StatsBase.jl icon indicating copy to clipboard operation
StatsBase.jl copied to clipboard

Improve weights docstrings

Open nalimilan opened this issue 3 years ago • 7 comments

AnalyticWeights have a precise definition, on which we rely in several functions. Also make docstrings more consistent across types.

nalimilan avatar Jan 18 '22 21:01 nalimilan

I think we should make an important note for both AnalyticWeights and FrequencyWeights that the scale of the weights matters, i.e. f(x, weights) will usually not equal f(x, 2 .* weights).

It would also help to be very specific about the following, to avoid people making the mistake of trying to use normalized weights: For AnalyticWeights, w[i] must be equal to 1/var(x[i]), and var(x[i]) must be known ahead of time. For FrequencyWeights, w[i] must be equal to the number of observations for x[i].

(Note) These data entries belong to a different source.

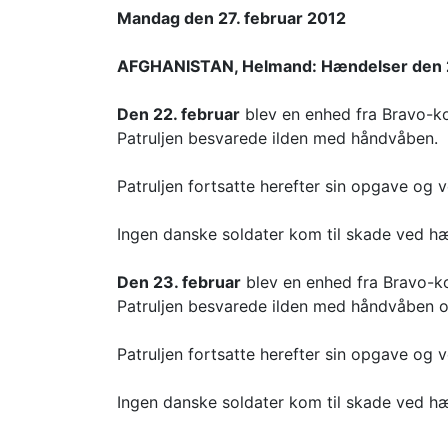
Mandag den 27. februar 2012
AFGHANISTAN, Helmand: Hændelser den 20.
Den 22. februar
blev en enhed fra Bravo-k
Patruljen besvarede ilden med håndvåben.
Patruljen fortsatte herefter sin opgave og ve
Ingen danske soldater kom til skade ved h
Den 23. februar
blev en enhed fra Bravo-k
Patruljen besvarede ilden med håndvåben o
Patruljen fortsatte herefter sin opgave og ve
Ingen danske soldater kom til skade ved h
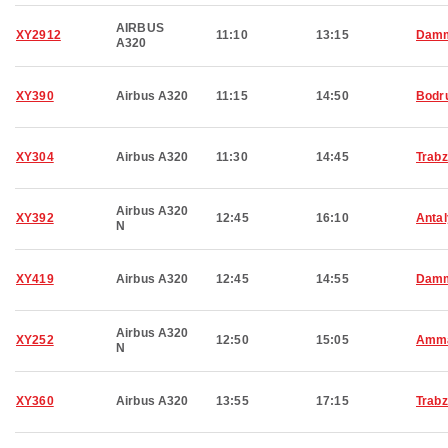
AIRBUS
XY2912
11:10
13:15
Dam
A320
XY390
Airbus A320
11:15
14:50
Bodr
XY304
Airbus A320
11:30
14:45
Trab
Airbus A320
XY392
12:45
16:10
Anta
N
XY419
Airbus A320
12:45
14:55
Dam
Airbus A320
XY252
12:50
15:05
Amm
N
XY360
Airbus A320
13:55
17:15
Trab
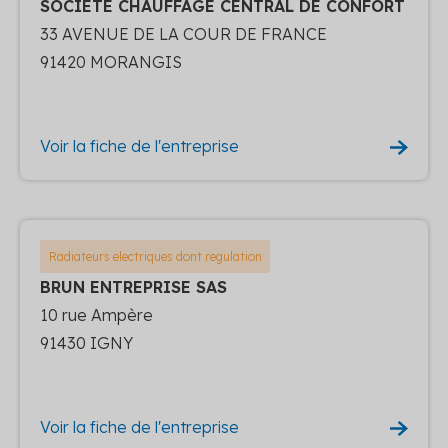
SOCIETE CHAUFFAGE CENTRAL DE CONFORT
33 AVENUE DE LA COUR DE FRANCE
91420 MORANGIS
Voir la fiche de l'entreprise
Radiateurs electriques dont regulation
BRUN ENTREPRISE SAS
10 rue Ampère
91430 IGNY
Voir la fiche de l'entreprise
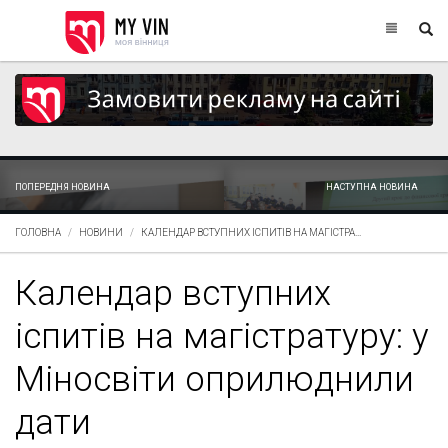
ПОПЕРЕДНЯ НОВИНА
НАСТУПНА НОВИНА
ГОЛОВНА
НОВИНИ
КАЛЕНДАР ВСТУПНИХ ІСПИТІВ НА МАГІСТРА...
Календар вступних
іспитів на магістратуру: у
Міносвіти оприлюднили
дати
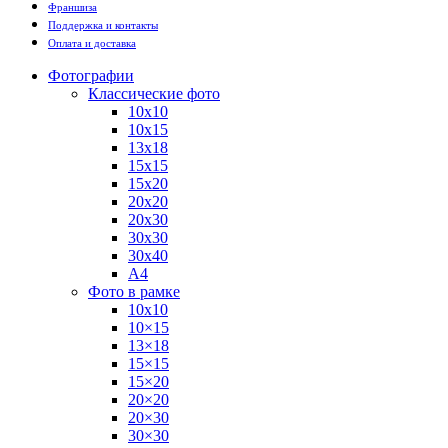
Франшиза
Поддержка и контакты
Оплата и доставка
Фотографии
Классические фото
10х10
10х15
13х18
15х15
15х20
20х20
20х30
30х30
30х40
А4
Фото в рамке
10х10
10×15
13×18
15×15
15×20
20×20
20×30
30×30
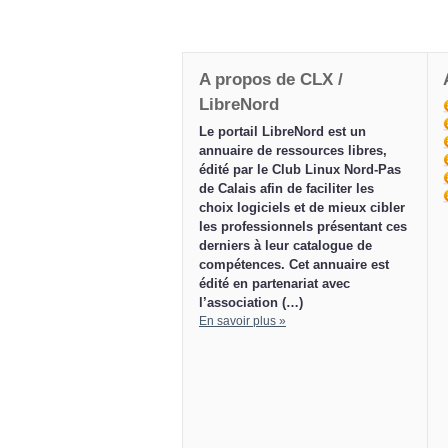
A propos de CLX /
LibreNord
Le portail LibreNord est un
annuaire de ressources libres,
édité par le Club Linux Nord-Pas
de Calais afin de faciliter les
choix logiciels et de mieux cibler
les professionnels présentant ces
derniers à leur catalogue de
compétences. Cet annuaire est
édité en partenariat avec
l’association (…)
En savoir plus »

I believe the docstring for ProbabilityWeights is already clear enough, because probability weights are scale-invariant. (For now; in theory we might want to make a distinction between self-normalized and unnormalized weights in the future, because unnormalized weights can give unbiased estimators, but ATM we only use self-normalized weights).

ParadaCarleton avatar Jan 18 '22 22:01 ParadaCarleton

I think we should make an important note for both AnalyticWeights and FrequencyWeights that the scale of the weights matters, i.e. f(x, weights) will usually not equal f(x, 2 .* weights).

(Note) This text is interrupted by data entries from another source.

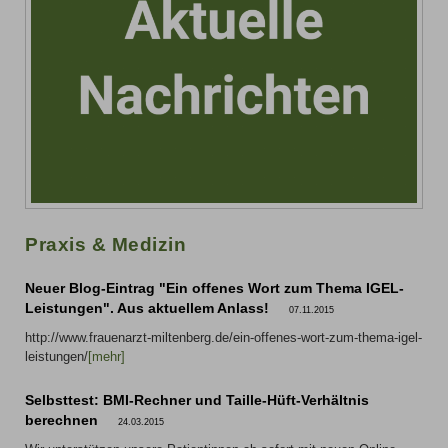
Praxis & Medizin
Neuer Blog-Eintrag "Ein offenes Wort zum Thema IGEL-
Leistungen". Aus aktuellem Anlass!
07.11.2015
http://www.frauenarzt-miltenberg.de/ein-offenes-wort-zum-thema-igel-
leistungen/
[mehr]
Selbsttest: BMI-Rechner und Taille-Hüft-Verhältnis
berechnen
24.03.2015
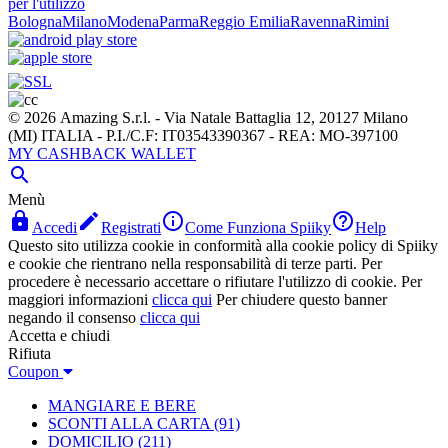
per l'utilizzo
Bologna
Milano
Modena
Parma
Reggio Emilia
Ravenna
Rimini
© 2026 Amazing S.r.l. - Via Natale Battaglia 12, 20127 Milano
(MI) ITALIA - P.I./C.F: IT03543390367 - REA: MO-397100
MY CASHBACK WALLET

Menù




Accedi
Registrati
Come Funziona Spiiky
Help
Questo sito utilizza cookie in conformità alla cookie policy di Spiiky
e cookie che rientrano nella responsabilità di terze parti. Per
procedere è necessario accettare o rifiutare l'utilizzo di cookie. Per
maggiori informazioni
clicca qui
Per chiudere questo banner
negando il consenso
clicca qui
Accetta e chiudi
Rifiuta
Coupon
MANGIARE E BERE
SCONTI ALLA CARTA
(91)
DOMICILIO
(211)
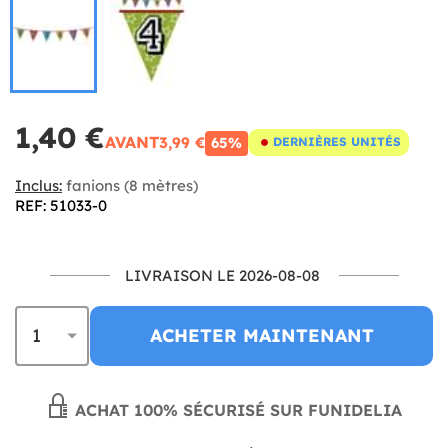
1,40 €
AVANT
3,99 €
65%
DERNIÈRES UNITÉS
Inclus:
fanions (8 mètres)
REF: 51033-0
LIVRAISON LE 2026-08-08
ACHETER MAINTENANT
ACHAT 100% SÉCURISÉ SUR FUNIDELIA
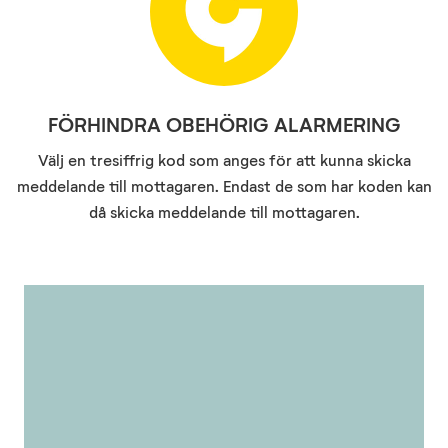
FÖRHINDRA OBEHÖRIG ALARMERING
Välj en tresiffrig kod som anges för att kunna skicka
meddelande till mottagaren. Endast de som har koden kan
då skicka meddelande till mottagaren.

It would also help to be very specific about the following, to avoid people making the mistake of trying to use normalized weights: For AnalyticWeights, w[i] must be equal to 1/var(x[i]), and var(x[i]) must be known ahead of time. For FrequencyWeights, w[i] must be equal to the number of observations for x[i].

I've added mentions regarding scale-invariance of frequency and probability weights. For analytic weights I'd rather wait until https://github.com/JuliaStats/StatsBase.jl/issues/758 is settled as we may want to adjust the definition a bit (maybe in the next breaking release). AFAICT currently they are scale-invariant, right?

nalimilan avatar Jan 20 '22 08:01 nalimilan

I've updated the description of analytic weights in the light of https://github.com/JuliaStats/StatsBase.jl/issues/758. Does that sound correct?

nalimilan avatar Jan 23 '22 21:01 nalimilan

I've updated the description of analytic weights in the light of #758. Does that sound correct?

I think we should hold off until #758 is resolved.

ParadaCarleton avatar Jan 24 '22 01:01 ParadaCarleton

Oh, brief note that I think could be useful for users -- currently, all our methods for ProbabilityWeights normalize the weights before calculating an estimator. This is probably the best default, but sometimes it's useful to use the Hansen-Hurwitz estimators for means, variances, etc.; these estimators use the unnormalized weights, which makes them unbiased (but usually results in higher variance). The behavior of these estimators can be replicated by setting sum=1, in which case the weights won't be normalized.

ParadaCarleton avatar Jan 27 '22 02:01 ParadaCarleton

@ParadaCarleton Don't you think that this PR is a strict improvement over the current situation, even if we decide to split AnalyticWeights into several types?

nalimilan avatar Mar 20 '22 16:03 nalimilan

I think it's an improvement, yeah, but I'd clarify that the weights:

  1. Refer specifically to sample sizes for each observation.
  2. I'd add a warning about std doing something different from what you'd expect.

ParadaCarleton avatar Mar 21 '22 02:03 ParadaCarleton